Rationale: For an unconscious patient with a Stage II ulcer at risk for infection, 'The patient will remain free of odorous or purulent drainage' is the best goal, per *Fundamentals of Nursing* (9th Ed.). Open skin e.g., 2 mm deep risks bacteria e.g., 30% infection rate making absence of pus a measurable outcome, unlike 'patient will state' , impossible e.g., unconscious. 'Family demonstrate care' and 'family wash hands' are interventions e.g., not patient-focused goals. A nurse aims e.g., No pus by day 5' per infection control, a physiological integrity focus. The text ties this to observable signs, making the correct, realistic goal.

Question 4 of 5

The nurse is caring for a patient after an open abdominal aortic aneurysm repair. The nurse requests an abdominal binder and carefully applies the binder.
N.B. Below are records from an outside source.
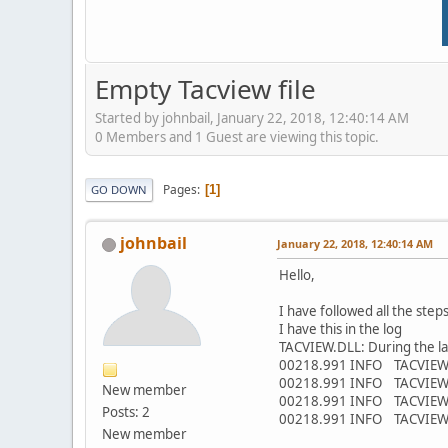
Empty Tacview file
Started by johnbail, January 22, 2018, 12:40:14 AM
0 Members and 1 Guest are viewing this topic.
Pages
1
GO DOWN
johnbail
January 22, 2018, 12:40:14 AM
Hello,
I have followed all the steps
I have this in the log
TACVIEW.DLL: During the las
00218.991 INFO TACVIEW.DLL
00218.991 INFO TACVIEW.DL
New member
00218.991 INFO TACVIEW.D
Posts: 2
00218.991 INFO TACVIEW.D
New member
Which is the best explanation for the nurse to use when teaching the patient the reason for the binder?

Correct Answer: D

Rationale: It supports the abdomen' is the best explanation. A binder e.g., over 20 cm incision stabilizes e.g., 50% less strain unlike 'reduces edema' , minor e.g., not primary. 'Secures dressing' is secondary e.g., not key. 'Immobilizes' overstates e.g., not rigid. A nurse teaches e.g., Supports coughing' per surgical care, a physiological need. The text emphasizes support, making the correct, patient-focused reason.

Question 5 of 5

Which glands discharge an oily secretion into hair follicles?

Correct Answer: D

Rationale: Sebaceous' glands secrete oil into follicles, per ProProfs. Sebum e.g., 0.5 g/day lubricates skin/hair e.g., 80% moisture lock unlike 'apocrine sweat' , thick e.g., odor source. 'Merocrine sweat' cools e.g., watery, no oil. 'Mammary' is milk e.g., unrelated. A dermatologist notes e.g., Shiny hair' per hormonal shifts, a physiological trait. The quiz links sebum to follicles, making the correct, oily gland.